Skip to content

ADR-1039: Fix CERT MEM04-C realloc OOM safety in vendored libsvm

  • Status: Accepted
  • Date: 2026-06-04
  • Deciders: Lusoris
  • Tags: memory-safety, correctness, vendored

Context

The vendored libsvm implementation (core/src/svm.cpp) contained three instances of the CERT MEM04-C defect: assigning the return value of realloc directly to the pointer being reallocated:

// UNSAFE — if realloc returns NULL (OOM), the original allocation is lost and
// subsequent code writes through the NULL pointer (undefined behaviour).
label = (int *)realloc(label, max_nr_class * sizeof(int));
count = (int *)realloc(count, max_nr_class * sizeof(int));

The three affected call sites are:

  1. Cache::get_data — kernel cache resize path; triggered on any cache miss once the initial size_ budget is exhausted.
  2. svm_group_classes — class-label array resize when a training problem has more than 16 unique classes (doubles the array each time).
  3. svm_check_parameter — same pattern, same trigger.

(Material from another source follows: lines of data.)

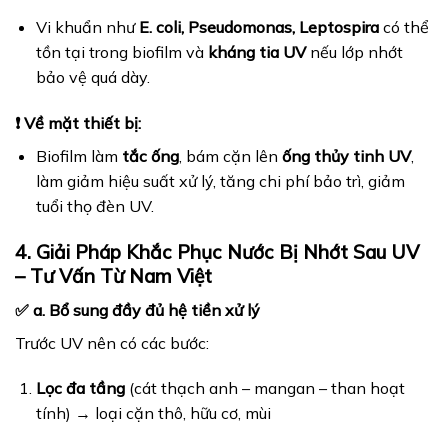
Vi khuẩn như
E. coli, Pseudomonas, Leptospira
có thể
tồn tại trong biofilm và
kháng tia UV
nếu lớp nhớt
bảo vệ quá dày.
❗ Về mặt thiết bị:
Biofilm làm
tắc ống
, bám cặn lên
ống thủy tinh UV
,
làm giảm hiệu suất xử lý, tăng chi phí bảo trì, giảm
tuổi thọ đèn UV.
4. Giải Pháp Khắc Phục Nước Bị Nhớt Sau UV
– Tư Vấn Từ Nam Việt
✅ a. Bổ sung đầy đủ hệ tiền xử lý
Trước UV nên có các bước:
Lọc đa tầng
(cát thạch anh – mangan – than hoạt
tính) → loại cặn thô, hữu cơ, mùi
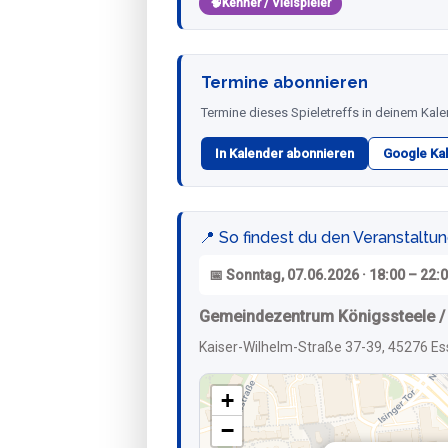
🧠
Kenner / Vielspieler
Termine abonnieren
Termine dieses Spieletreffs in deinem Kale
In Kalender abonnieren
Google Ka
📍 So findest du den Veranstaltu
📅 Sonntag, 07.06.2026 · 18:00 – 22:
Gemeindezentrum Königssteele / 
Kaiser-Wilhelm-Straße 37-39, 45276 Es
+
−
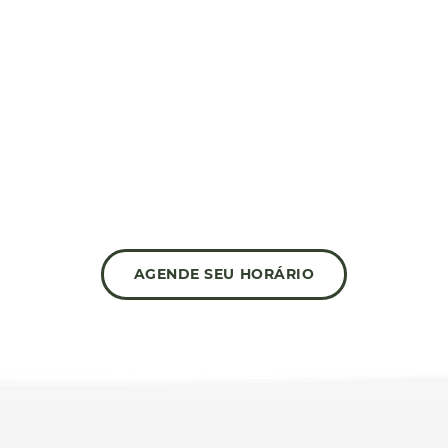
LEXO
CORTE BORDADO
ssos
R
ico em vitaminas A e C,
A fi
m
aminoácidos e ácidos alfa
orme
hidroxílicos – é perfeito para
cabelos coloridos.
AGENDE SEU HORÁRIO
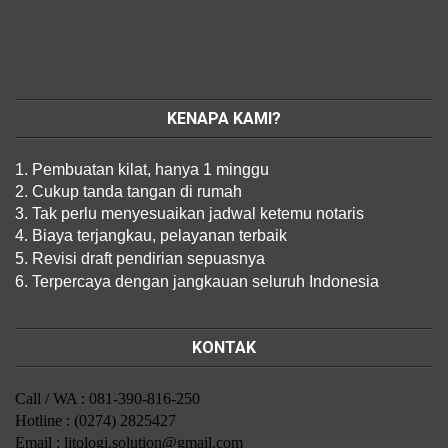
KENAPA KAMI?
1. Pembuatan kilat, hanya 1 minggu
2. Cukup tanda tangan di rumah
3. Tak perlu menyesuaikan jadwal ketemu notaris
4. Biaya terjangkau, pelayanan terbaik
5. Revisi draft pendirian sepuasnya
6. Terpercaya dengan jangkauan seluruh Indonesia
KONTAK
Call / WA : 081-390-816-250
Hotline : (0274) 2825427
Email : litologi.solution@gmail.com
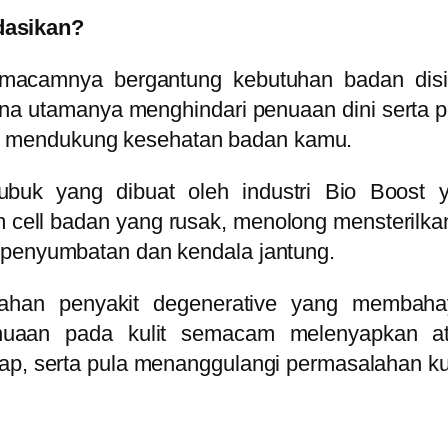
dasikan?
acamnya bergantung kebutuhan badan disi
a utamanya menghindari penuaan dini serta pe
 mendukung kesehatan badan kamu.
uk yang dibuat oleh industri Bio Boost ya
 cell badan yang rusak, menolong mensterilka
 penyumbatan dan kendala jantung.
lahan penyakit degenerative yang memba
nuaan pada kulit semacam melenyapkan at
ap, serta pula menanggulangi permasalahan kuli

On OOM (very low probability under normal use but possible on constrained hosts or with very large training problems), realloc returns NULL, the original allocation is lost (leak), and the immediately following array-index write (label[nr_class] = ...) dereferences NULL — undefined behaviour, typically a crash.

Decision

Fix all three call sites using the safe realloc idiom:

  1. Save the return value in a temporary pointer.
  2. Check for NULL; if NULL, free the original pointer (to avoid the leak), log to stderr, and call abort(). The vendored code has no error-propagation model (no return codes from get_data; callers of svm_group_classes and svm_check_parameter don't check for failure); abort is the only honest response.
  3. Assign the temporary to the original pointer only after the NULL check passes.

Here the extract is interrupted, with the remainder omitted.